Let me break down the query.
I have used SUM as analytical function to calculate the running sum.
The first SUM, groups the rows based on id, and in each group orders the row by city and sold.
The rows between clause tell which rows to be considered for adding up. Here i have specified it to add
current row and all other rows above it. This gives the running sum.
The second one does the same thing except for, the current row is excluded from adding up. This
essentially creates a running sum but lagging the previous sum by one row.
Using this result as inline view, the outer select makes use of CASE statement to determine the
value of new column.
As long as the running sum is less than or equal to price it gives sold.
If it crosses the price, the value is adjusted so that sum becomes equal to price.
For the rest of the rows below it, value is set as 0.
Hope my explanation is quite clear.
To me, it sounds like you could use window functions in a case like this. Is this applicable?
Although in my case your end result would possibly look like:
ID City Price Sold_Calculated
2 A 10 4
2 B 10 6
2 C 10 0
Which could have an aggregation like
SUM(Sold_Calculated) OVER (PARTITION BY ID, City, Price, Sold_Calculated)

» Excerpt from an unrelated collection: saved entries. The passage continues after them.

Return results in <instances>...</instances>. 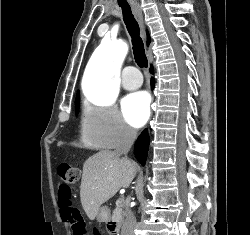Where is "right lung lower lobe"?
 <instances>
[{
    "label": "right lung lower lobe",
    "instance_id": "98d812e1",
    "mask_svg": "<svg viewBox=\"0 0 250 235\" xmlns=\"http://www.w3.org/2000/svg\"><path fill=\"white\" fill-rule=\"evenodd\" d=\"M150 72L151 73L153 72L152 67L150 68ZM151 86L152 88L154 87L153 80L151 82ZM148 148H149V134L147 130H144L137 139L134 146L135 156L142 165H145L146 163Z\"/></svg>",
    "mask_w": 250,
    "mask_h": 235
}]
</instances>
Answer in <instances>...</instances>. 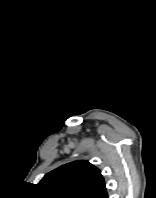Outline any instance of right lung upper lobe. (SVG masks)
Instances as JSON below:
<instances>
[{"label":"right lung upper lobe","instance_id":"1","mask_svg":"<svg viewBox=\"0 0 156 198\" xmlns=\"http://www.w3.org/2000/svg\"><path fill=\"white\" fill-rule=\"evenodd\" d=\"M38 187L50 198H108L100 171L87 161H74L47 173Z\"/></svg>","mask_w":156,"mask_h":198}]
</instances>
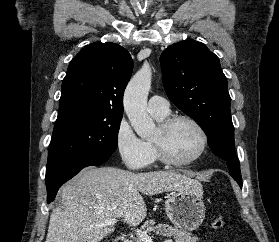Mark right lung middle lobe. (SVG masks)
<instances>
[{"mask_svg":"<svg viewBox=\"0 0 279 242\" xmlns=\"http://www.w3.org/2000/svg\"><path fill=\"white\" fill-rule=\"evenodd\" d=\"M122 116L75 110L58 114L48 154L46 174L88 154L111 155L117 148Z\"/></svg>","mask_w":279,"mask_h":242,"instance_id":"1","label":"right lung middle lobe"}]
</instances>
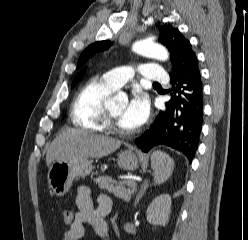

depending on how far down you want to go.. You could even use a case statement if need be
Are you looking to do this entirely in SQL? A simple approach would be this:
SELECT C.ID,
C.City,
C.Price,
calculate_Sold_Function(C.ID, C.Price) AS C.Sold_Calculated
FROM CITY_TABLE C
GROUP BY C.City
Where calculate_Sold_Function is a T-SQL/MySQL/etc function taking the ID and Price as parameters. No idea how you plan on calculating price.